Ma qual'è, questo segreto, e cosa ha a che fare con la popolarissima taverna della signora Lovett, e con le austere volute della cripta della chiesa di St. Dunstan? Pagina dopo pagina, tra colpi di scena, sparizioni, macabri ritrovamenti, ingegnosi tranelli e la più autentica suspence, tiriamo infine il fiato sull'attesa (non senza qualche sorpresa) conclusione.
Una storia capace di dare ancora qualche brivido, anche a noi "moderni", ormai avvezzi ai più cruenti scenari di cronaca.

UN ASSAGGIO:

"Silenzio! Arriva qualcuno; è il vecchio Grant, del Temple. Come va, signor Grant? Mi fa piacere vedervi così in forma. Rallegra vedere un gentiluomo della vostra età con un aspetto così fresco e sano.

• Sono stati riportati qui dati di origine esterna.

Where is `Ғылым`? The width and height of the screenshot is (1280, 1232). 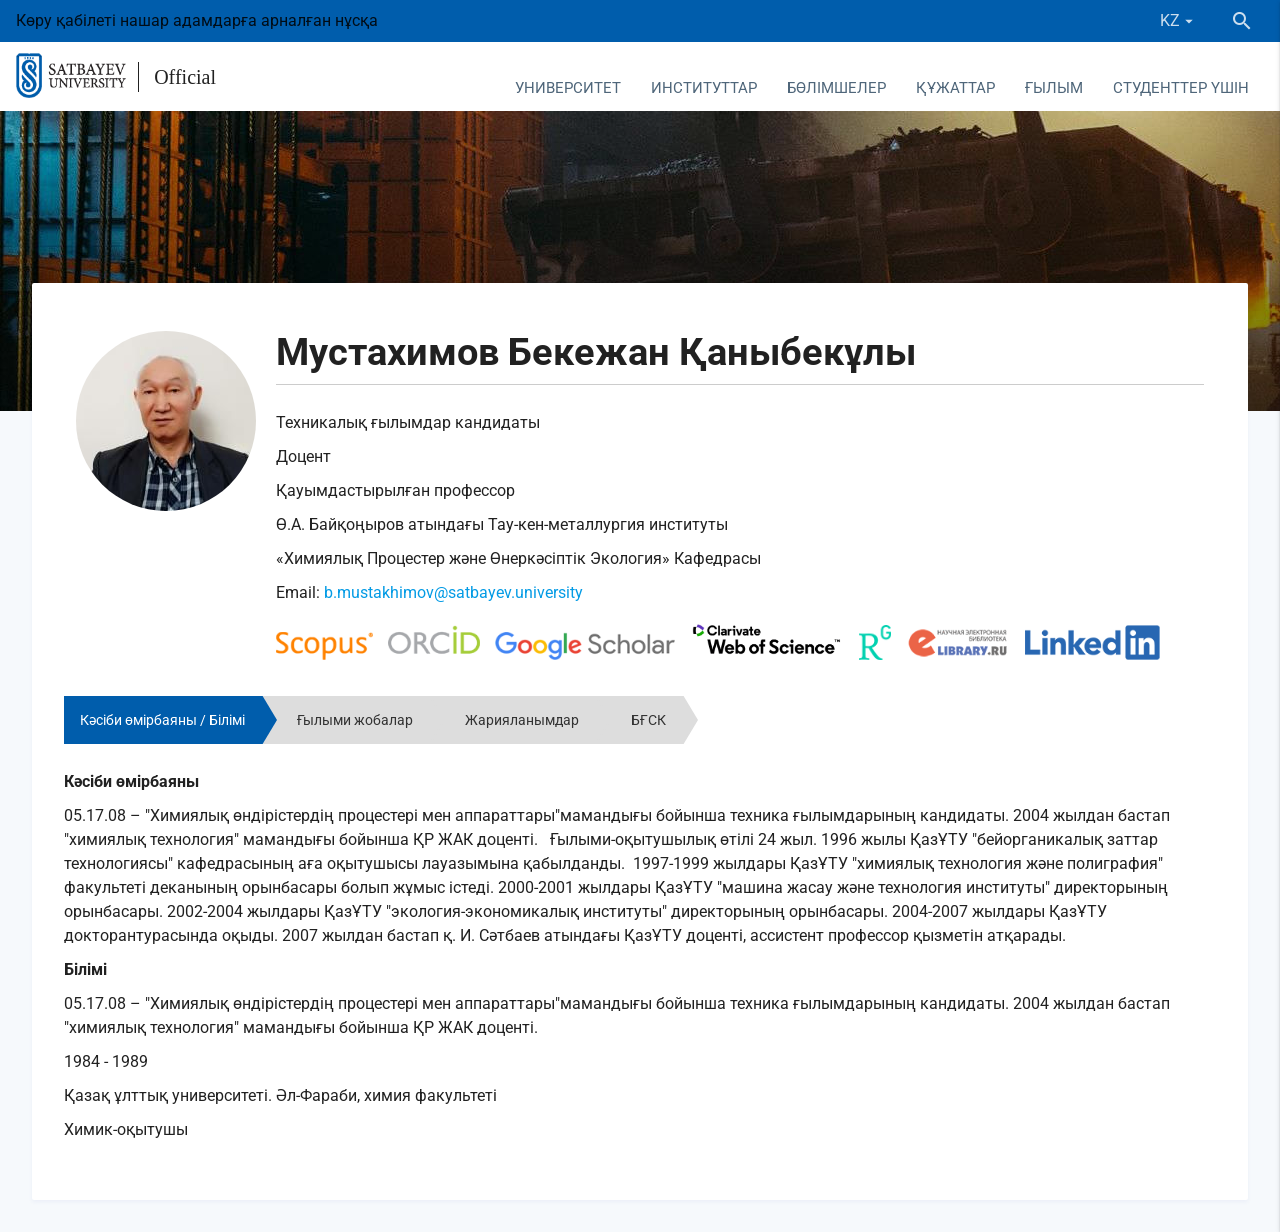 Ғылым is located at coordinates (1054, 88).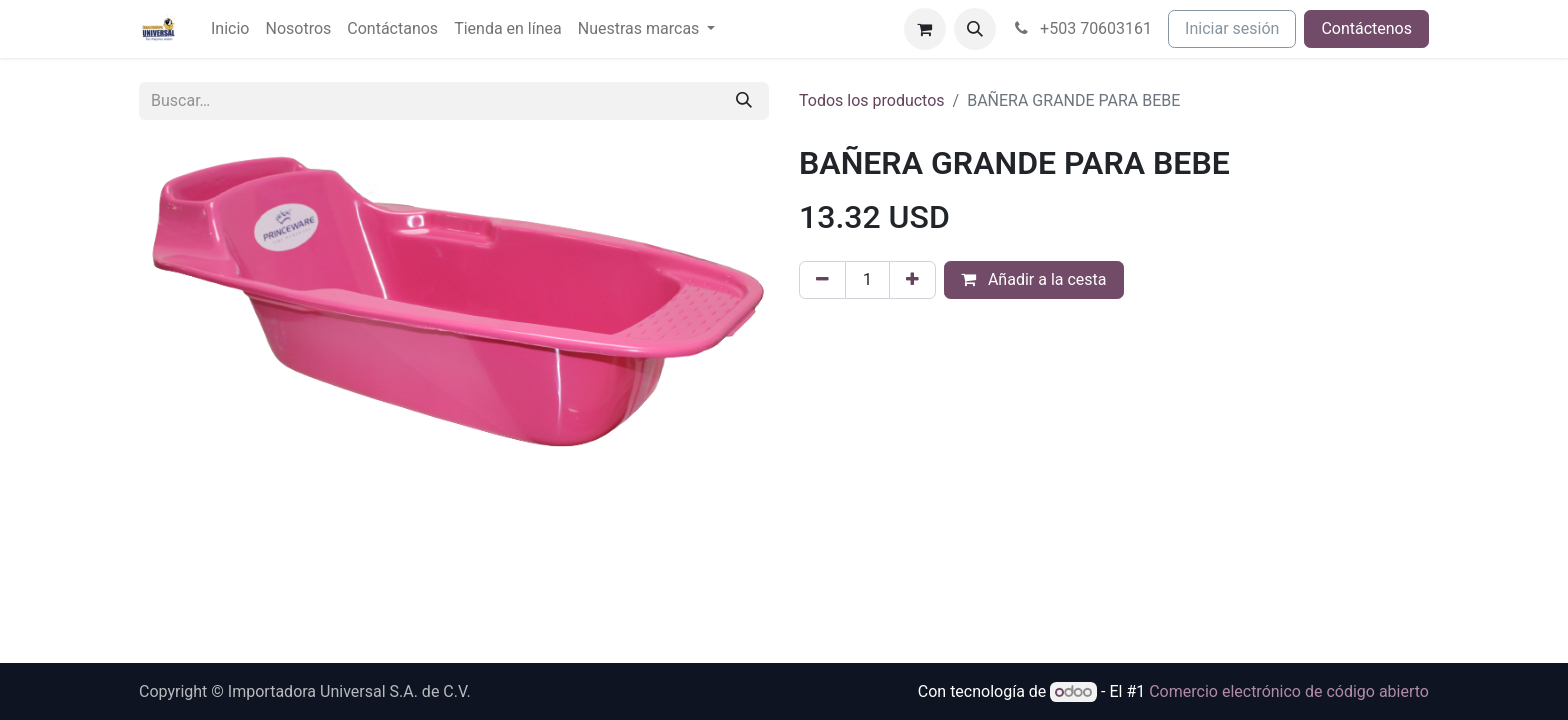 The image size is (1568, 720). Describe the element at coordinates (744, 101) in the screenshot. I see `[Buscar]` at that location.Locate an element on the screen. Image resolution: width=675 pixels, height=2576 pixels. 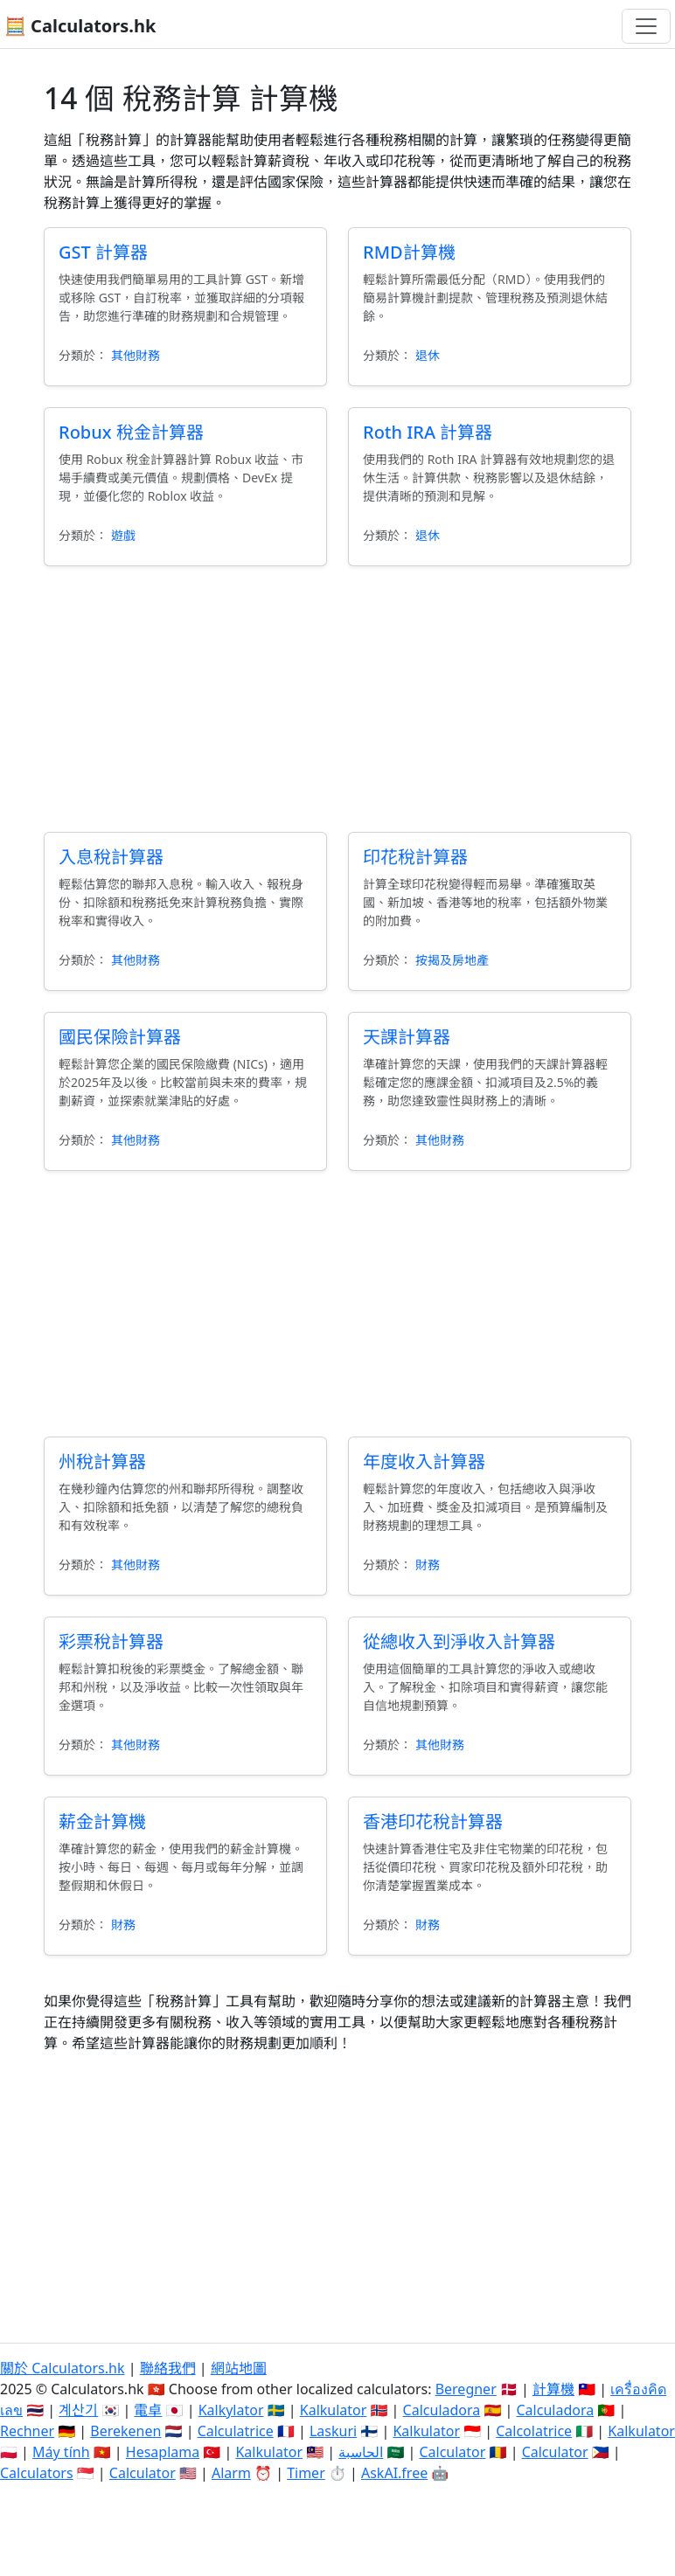
薪金計算機 is located at coordinates (102, 1821).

Sedetevi, signore; giratevi un po' da questa parte, se permettete. Rasatura, suppongo?"
"Sì, Todd, sì. Novità?"
"No, signore, niente di emozionante. Tutto è molto tranquillo, signore, eccetto il forte vento. Hanno detto che ha soffiato via il cappello al re, ieri, signore, e lui ha preso in prestito quello di Lord North. Anche il commercio va a rilento, signore. Penso che con questa pioviggine la gente non abbia voglia di uscire per farsi pulire e rivestire. Nella mia bottega non entra nessuno da un'ora e mezza."
"No signore" disse Tobias "avete dimenticato quel marinaio con il cane, signore."
"Ah, certo!" disse Todd "Se n'è andato, e l'ho visto ficcarsi in qualche vicolo dalle parti del mercato."
"Mi meraviglio di non averlo incontrato, signore", disse Tobias "perchè venivo proprio da quella direzione; e poi sarebbe stato proprio stupido a lasciarsi dietro il cane."
"Sì, molto", disse Todd. "Potete scusarmi un momento, signor Grant? Tobias, ragazzo mio, voglio solo che tu mi dia una mano un momento sul retro."
Tobias seguì Todd senza diffidenza nel retrobottega; ma quando vi entrarono e la porta venne richiusa, il barbiere balzò su di lui come una tigre arrabbiata e, afferrandolo per la gola, gli sbattè la testa contro le pareti di legno così tante volte che il signor Grant dovette pensare che ci fosse un carpentiere al lavoro; poi il barbiere prese il garzone per i capelli e lo fece roteare su sè stesso, colpendolo con un calcio talmente forte da farlo finire disteso in un angolo della stanza. Dopo di che, senza dire una parola, il barbiere tornò dal suo cliente e sprangò la porta del retro, lasciando Tobias a digerire con comodo e nel modo migliore il trattamento che aveva ricevuto.
Quando tornò dal signor Grant, si scusò per averlo fatto aspettare dicendo: "Era necessario, signore, insegnare al mio nuovo apprendista un po' del suo lavoro. Ora l'ho lasciato là a studiare. La cosa migliore, con i giovani, è spiegargli le cose una volta per tutte."